### Task to complete
Go through the lines below and copy any that hold the string "from".

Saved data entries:
- Opening Delimiter -

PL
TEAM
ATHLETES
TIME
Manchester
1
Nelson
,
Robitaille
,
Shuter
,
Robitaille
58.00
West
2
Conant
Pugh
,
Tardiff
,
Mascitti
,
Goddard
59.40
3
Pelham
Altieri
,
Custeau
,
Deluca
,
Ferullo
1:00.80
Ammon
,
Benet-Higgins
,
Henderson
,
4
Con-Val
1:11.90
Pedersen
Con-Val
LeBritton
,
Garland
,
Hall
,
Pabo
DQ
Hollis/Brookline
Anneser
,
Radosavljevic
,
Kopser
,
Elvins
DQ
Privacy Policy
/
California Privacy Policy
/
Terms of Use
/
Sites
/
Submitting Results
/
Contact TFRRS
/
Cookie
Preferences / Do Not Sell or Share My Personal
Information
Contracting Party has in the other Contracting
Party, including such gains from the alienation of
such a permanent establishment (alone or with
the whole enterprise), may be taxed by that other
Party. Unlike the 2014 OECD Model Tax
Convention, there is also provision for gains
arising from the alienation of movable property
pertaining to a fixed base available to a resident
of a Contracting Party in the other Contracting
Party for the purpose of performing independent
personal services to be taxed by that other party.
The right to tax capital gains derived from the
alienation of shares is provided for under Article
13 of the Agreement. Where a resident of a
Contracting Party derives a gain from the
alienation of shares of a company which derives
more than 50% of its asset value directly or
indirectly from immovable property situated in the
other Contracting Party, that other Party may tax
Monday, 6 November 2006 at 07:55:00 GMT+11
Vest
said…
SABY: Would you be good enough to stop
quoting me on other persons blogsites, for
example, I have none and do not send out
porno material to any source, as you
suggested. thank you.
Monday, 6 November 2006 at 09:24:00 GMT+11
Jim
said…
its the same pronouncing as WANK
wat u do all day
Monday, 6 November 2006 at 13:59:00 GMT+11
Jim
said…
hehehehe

- Closing Delimiter -
- Opening Delimiter -

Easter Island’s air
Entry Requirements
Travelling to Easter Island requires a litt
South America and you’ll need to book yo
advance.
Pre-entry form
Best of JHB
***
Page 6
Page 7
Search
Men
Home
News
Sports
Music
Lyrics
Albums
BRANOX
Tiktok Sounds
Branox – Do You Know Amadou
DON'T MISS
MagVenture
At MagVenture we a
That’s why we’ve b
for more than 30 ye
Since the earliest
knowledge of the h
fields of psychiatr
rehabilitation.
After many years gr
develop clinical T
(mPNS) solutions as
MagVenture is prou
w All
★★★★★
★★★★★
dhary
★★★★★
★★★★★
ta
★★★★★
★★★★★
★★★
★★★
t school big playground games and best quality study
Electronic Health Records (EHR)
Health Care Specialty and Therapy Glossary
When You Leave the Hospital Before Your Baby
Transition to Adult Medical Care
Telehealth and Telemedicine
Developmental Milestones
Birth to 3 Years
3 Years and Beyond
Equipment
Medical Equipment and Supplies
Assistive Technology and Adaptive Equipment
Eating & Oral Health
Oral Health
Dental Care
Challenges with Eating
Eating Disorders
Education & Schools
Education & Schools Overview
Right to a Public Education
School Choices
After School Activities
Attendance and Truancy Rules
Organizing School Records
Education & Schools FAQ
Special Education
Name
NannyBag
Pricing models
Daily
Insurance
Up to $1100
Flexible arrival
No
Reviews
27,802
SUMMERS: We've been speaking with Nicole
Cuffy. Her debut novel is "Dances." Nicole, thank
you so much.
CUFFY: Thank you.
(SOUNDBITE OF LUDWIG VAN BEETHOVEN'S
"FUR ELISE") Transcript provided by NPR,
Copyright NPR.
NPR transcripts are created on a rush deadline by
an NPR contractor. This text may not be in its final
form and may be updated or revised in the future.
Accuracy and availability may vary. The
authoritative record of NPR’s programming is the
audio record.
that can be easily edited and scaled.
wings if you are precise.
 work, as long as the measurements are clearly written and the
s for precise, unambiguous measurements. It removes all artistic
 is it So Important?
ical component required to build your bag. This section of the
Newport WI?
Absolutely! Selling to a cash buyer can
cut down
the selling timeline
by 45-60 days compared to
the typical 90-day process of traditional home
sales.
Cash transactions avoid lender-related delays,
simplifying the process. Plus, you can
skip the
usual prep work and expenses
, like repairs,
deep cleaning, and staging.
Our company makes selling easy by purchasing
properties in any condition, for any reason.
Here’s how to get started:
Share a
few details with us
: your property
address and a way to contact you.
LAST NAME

- Closing Delimiter -

### Task solution
Party, including such gains from the alienation of
arising from the alienation of movable property
The right to tax capital gains derived from the
Contracting Party derives a gain from the
indirectly from immovable property situated in the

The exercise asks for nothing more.